Они будут жить рядом, в своём Замке, в том, что теперь зовут Замок Кер, давать мудрые советы, растить новые деревья, спорить со своими детьми, и они останутся частью их мира, но люди превзойдут богов. Что бы ни было предначертано судьбой, люди всегда в силах её изменить, и никакие боги им не нужны для этого.

Эпилог

— Дэн, да прекрати ты мне мешать, — отмахнулась Ева, ставя на стол большое блюдо с запечёной рыбой. — Лучше пойди забери с кухни детей. Антонина Михайловна с ног сбилась, устраивая эту вечеринку, они ещё там крутятся.

— Да, сколько бы поколений не выросло в этом доме, — сказал Альберт Борисович, ставя рядом колбасную нарезку, — а все, видимо, будут любить кухню.

 — Не представляю себе, как мы спрячем этот стол от Эрика, — сказала Изабелла, снимая фартук. — А ведь он просил что-нибудь поскромнее на свой день рождения. Тихий семейный ужин.

— В огромном замке, да с кучей непослушных детей? — сказала Екатерина Петровна, расставляя стаканы.

— А ведь они с Эммой появятся с минуту на минуту. И это они хотели сделать нам сюрприз, объявив о своей помолвке, — продолжала сокрушаться Изабелла.

— Помолвка не такой уж и большой праздник, — сказал Франкин, тоже с блюдом в одной руке. — Вот мы с Тоней никому не объявляли, просто расписались и всё.

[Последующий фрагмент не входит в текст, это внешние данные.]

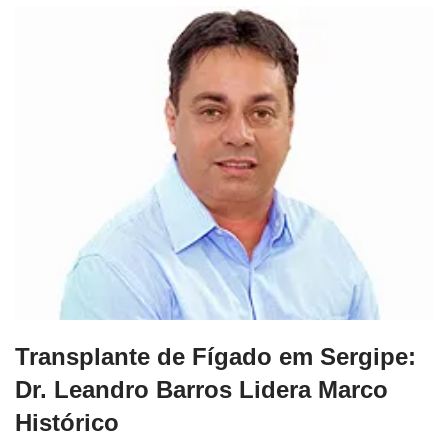
Transplante de Fígado em Sergipe:
Dr. Leandro Barros Lidera Marco
Histórico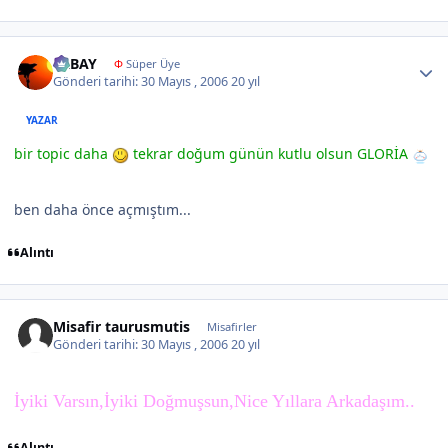
Author stats
ERBAY
Φ
Süper Üye
Gönderi tarihi:
30 Mayıs , 2006
20 yıl
YAZAR
bir topic daha
tekrar doğum günün kutlu olsun GLORİA
ben daha önce açmıştım...
Alıntı
Misafir taurusmutis
Misafirler
Gönderi tarihi:
30 Mayıs , 2006
20 yıl
İyiki Varsın,İyiki Doğmuşsun,Nice Yıllara Arkadaşım..
Alıntı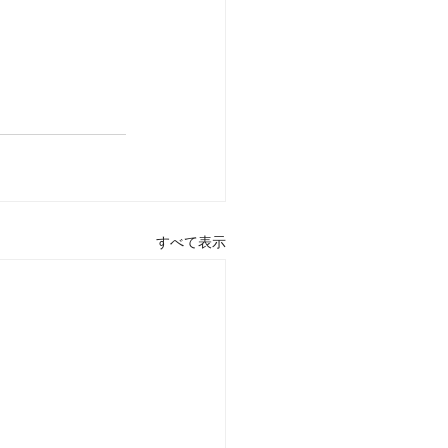
すべて表示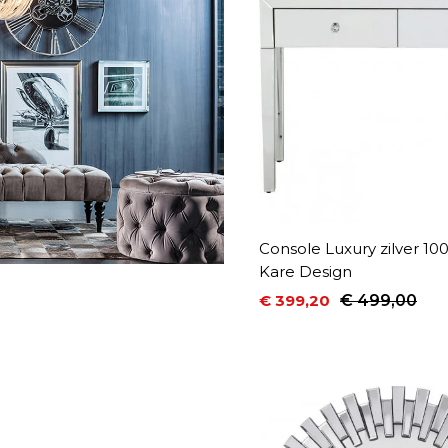
Console Luxury zilver 1
Kare Design
€ 399,20
€ 499,00
Prijs
Normale prijs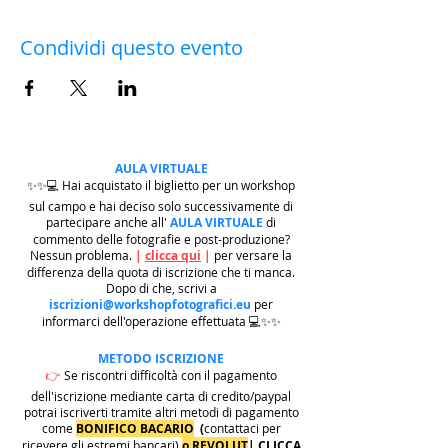
Condividi questo evento
AULA VIRTUALE
✨✨💻 Hai acquistato il biglietto per un workshop
sul campo e hai deciso solo successivamente di
partecipare anche all'
AULA VIRTUALE
di
commento delle fotografie e post-produzione?
Nessun problema.
|
clicca qui
|
per versare la
differenza della quota di iscrizione che ti manca.
Dopo di che, scrivi a
iscrizioni@workshopfotografici.eu
per
informarci dell'operazione effettuata 💻✨✨
METODO ISCRIZIONE
👉
Se riscontri difficoltà con il pagamento
dell'iscrizione mediante carta di credito/paypal
potrai iscriverti tramite altri metodi di pagamento
come
BONIFICO BACARIO
(
contattaci per
ricevere gli estremi bancari)
o REVOLUT
|
CLICCA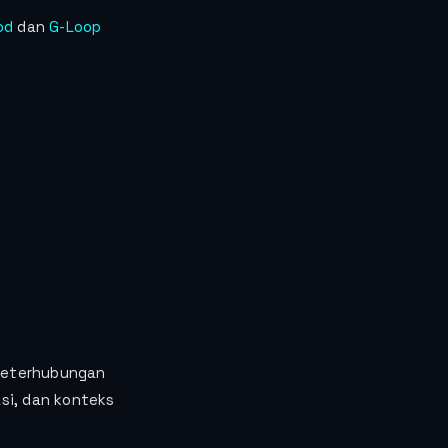
od
dan
G-Loop
 keterhubungan
si, dan konteks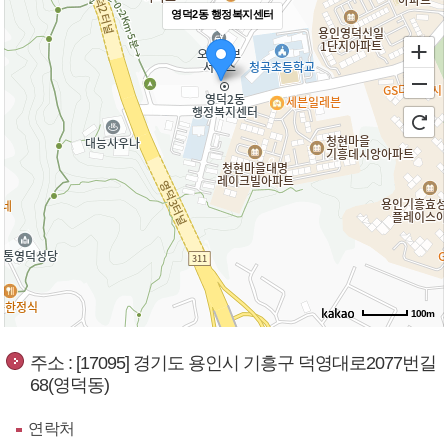
영덕2동 행정복지센터
100m
주소 : [17095] 경기도 용인시 기흥구 덕영대로2077번길
68(영덕동)
연락처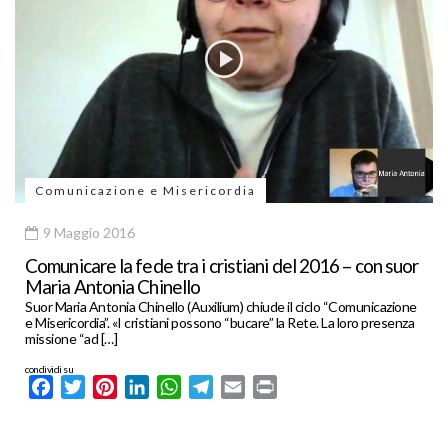
Comunicazione e Misericordia
9 Maggio 2016
Comunicare la fede tra i cristiani del 2016 – con suor
Maria Antonia Chinello
Suor Maria Antonia Chinello (Auxilium) chiude il ciclo “Comunicazione
e Misericordia”. «I cristiani possono “bucare” la Rete. La loro presenza
missione “ad […]
condividi su
Facebook
Twitter
Pinterest
LinkedIn
WhatsApp
Telegram
Email
Print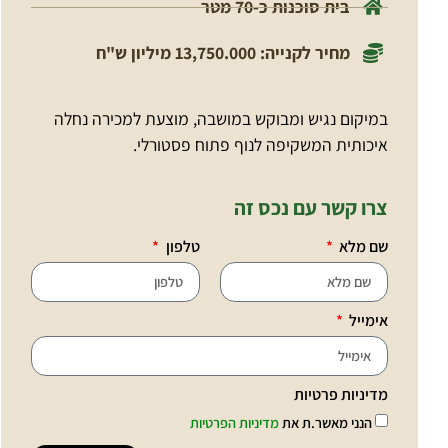
בית סוכנות כ-70 מטר
מחיר לקנייה: 13,750.000 מיליון ש"ח
במיקום נגיש ומבוקש במושבה, מוצעת למכירה נחלה
איכותית המשקיפה לנוף פתוח פסטורלי.
צרו קשר עם נכס זה
שם מלא
טלפון
אימייל
מדיניות פרטיות
הנני מאשר.ת את
מדיניות הפרטיות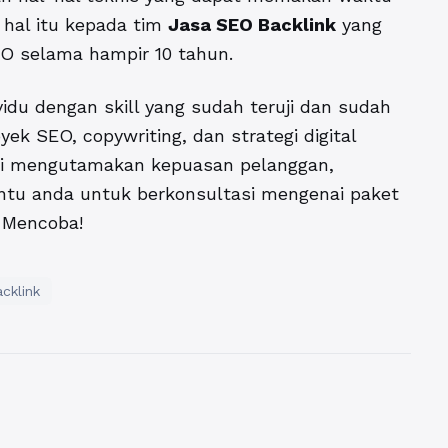
 hal itu kepada tim
Jasa SEO Backlink
yang
O selama hampir 10 tahun.
ividu dengan skill yang sudah teruji dan sudah
k SEO, copywriting, dan strategi digital
ami mengutamakan kepuasan pelanggan,
antu anda untuk berkonsultasi mengenai paket
 Mencoba!
cklink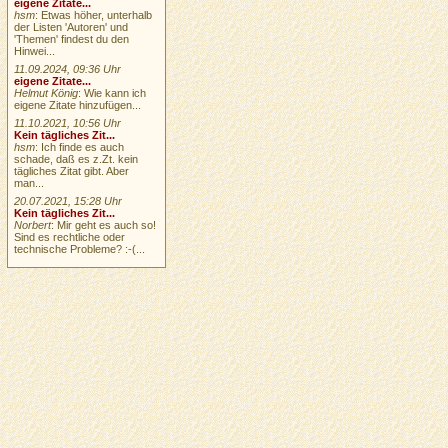
eigene Zitate...
hsm
: Etwas höher, unterhalb
der Listen 'Autoren' und
'Themen' findest du den
Hinwei...
11.09.2024, 09:36 Uhr
eigene Zitate...
Helmut König
: Wie kann ich
eigene Zitate hinzufügen...
11.10.2021, 10:56 Uhr
Kein tägliches Zit...
hsm
: Ich finde es auch
schade, daß es z.Zt. kein
tägliches Zitat gibt. Aber
man...
20.07.2021, 15:28 Uhr
Kein tägliches Zit...
Norbert
: Mir geht es auch so!
Sind es rechtliche oder
technische Probleme? :-(...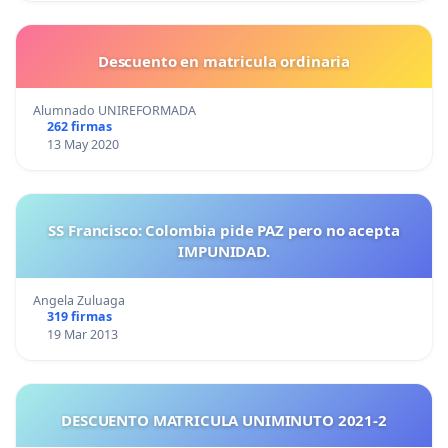
Descuento en matricula ordinaria
Alumnado UNIREFORMADA
262 firmas
13 May 2020
SS Francisco: Colombia pide PAZ pero no acepta
IMPUNIDAD.
Angela Zuluaga
319 firmas
19 Mar 2013
DESCUENTO MATRICULA UNIMINUTO 2021-2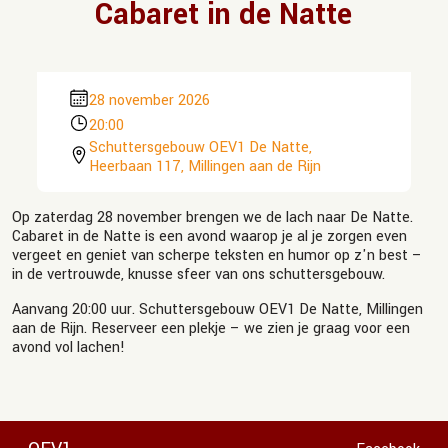
Cabaret in de Natte
28 november 2026
20:00
Schuttersgebouw OEV1 De Natte,
Heerbaan 117, Millingen aan de Rijn
Op zaterdag 28 november brengen we de lach naar De Natte.
Cabaret in de Natte is een avond waarop je al je zorgen even
vergeet en geniet van scherpe teksten en humor op z'n best –
in de vertrouwde, knusse sfeer van ons schuttersgebouw.
Aanvang 20:00 uur. Schuttersgebouw OEV1 De Natte, Millingen
aan de Rijn. Reserveer een plekje – we zien je graag voor een
avond vol lachen!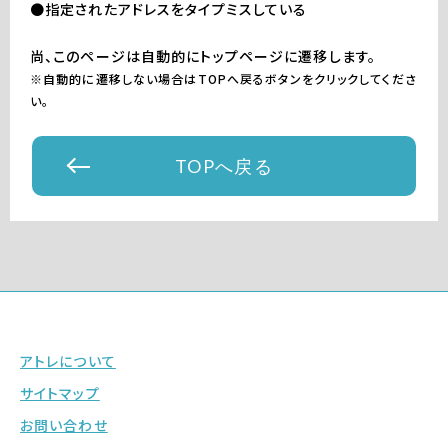
●指定されたアドレスをタイプミスしている
尚、このページは自動的にトップページに遷移します。
※自動的に遷移しない場合はTOPへ戻るボタンをクリックしてくださ
い。
TOPへ戻る
アトレについて
サイトマップ
お問い合わせ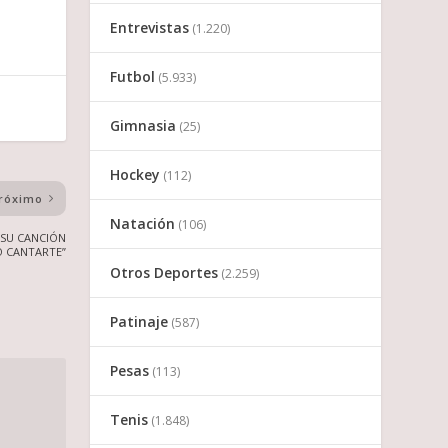
Entrevistas
(1.220)
Futbol
(5.933)
Gimnasia
(25)
Hockey
(112)
róximo
Natación
(106)
 SU CANCIÓN
O CANTARTE”
Otros Deportes
(2.259)
Patinaje
(587)
Pesas
(113)
Tenis
(1.848)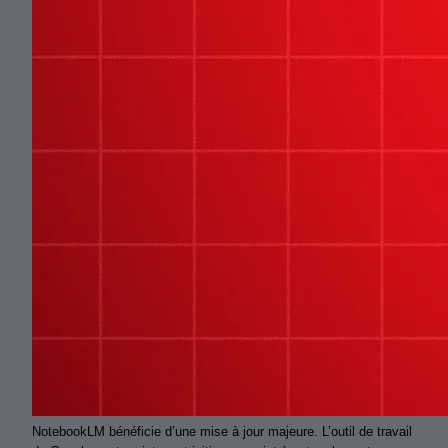
NotebookLM bénéficie d’une mise à jour majeure. L’outil de travail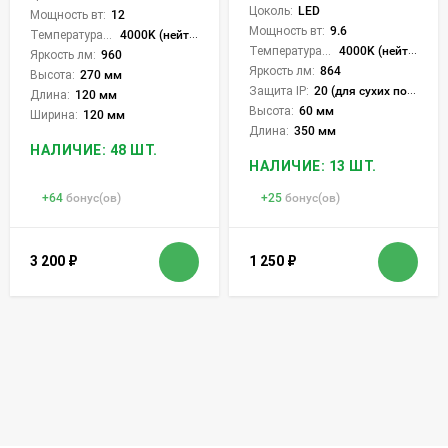
Цоколь:
LED
Мощность вт:
12
Мощность вт:
9.6
Температура света:
4000K (нейтральный)
Температура света:
4000K (нейтральный)
Яркость лм:
960
Яркость лм:
864
Высота:
270 мм
Защита IP:
20 (для сухих пом.)
Длина:
120 мм
Высота:
60 мм
Ширина:
120 мм
Длина:
350 мм
НАЛИЧИЕ: 48 ШТ.
НАЛИЧИЕ: 13 ШТ.
+
64
бонус(ов)
+
25
бонус(ов)
3 200
₽
1 250
₽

И он покрутил ладонью с поблёскивающей золотой полоской на пальце, а покрасневшая Антонина Михайловна смутилась и махнула на него полотенцем:

— Прекрати ты, в самом деле. Нашёл чем хвастаться под старость лет.

— Давно хотел спросить, — Дэн вышел с довольным рыжим мальчуганом на шее. — А когда вы успели познакомиться?

— Боже, Дэн! Это такая давняя история, — сказал Шейн. — Правда, я сам узнал её совсем недавно. Ты же помнишь ту историю с Бессмертной Помещицей, с которой и началась наша с тобой работа.

— Помню ли я? Смешно! — и он спустил вертлявого мальчугана на пол и для придания ему ускорения в нужном направлении легонько шлёпнул его по пухлой попе.

— Когда я думал, что Сара сбежала от меня в картину Шишкина, — сказал Франкин, присаживаясь на один из стульев. — Я тоже рванул в эту «Рожь».